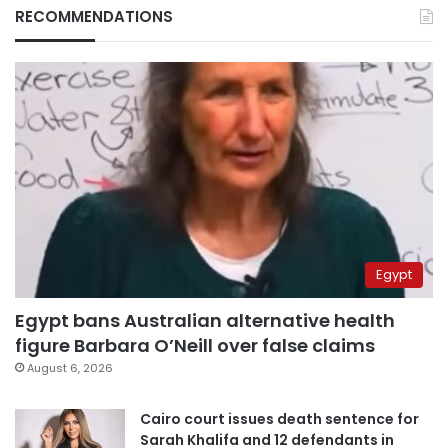
RECOMMENDATIONS
Egypt
Egypt bans Australian alternative health
figure Barbara O’Neill over false claims
August 6, 2026
Cairo court issues death sentence for
Sarah Khalifa and 12 defendants in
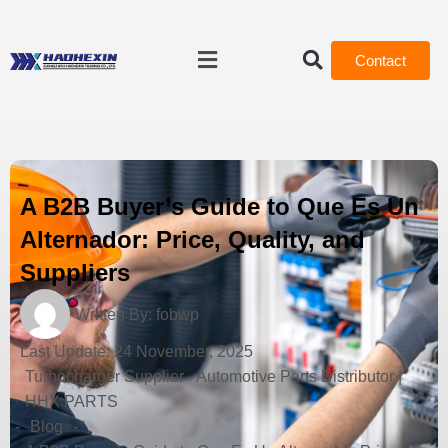
Contact
A B2B Buyer’s Guide to Que Es Un
Alternador: Price, Quality, and
Suppliers
Written By:
fobwp
Last Update:
24 November, 2025
Turbocharger Supplier - Automotive Parts Distributor |
HHX PARTS
-
Blog
-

What the task requires => Transcribe every entry word for word, excluding images.

Answer box =>
RECOMMENDATIONS
Egypt
Egypt bans Australian alternative health
figure Barbara O’Neill over false claims
August 6, 2026
Cairo court issues death sentence for
Sarah Khalifa and 12 defendants in
Contact
A B2B Buyer’s Guide to Que Es Un
Alternador: Price, Quality, and
Suppliers
Written By:
fobwp
Last Update:
24 November, 2025
Turbocharger Supplier - Automotive Parts Distributor |
HHX PARTS
-
Blog
-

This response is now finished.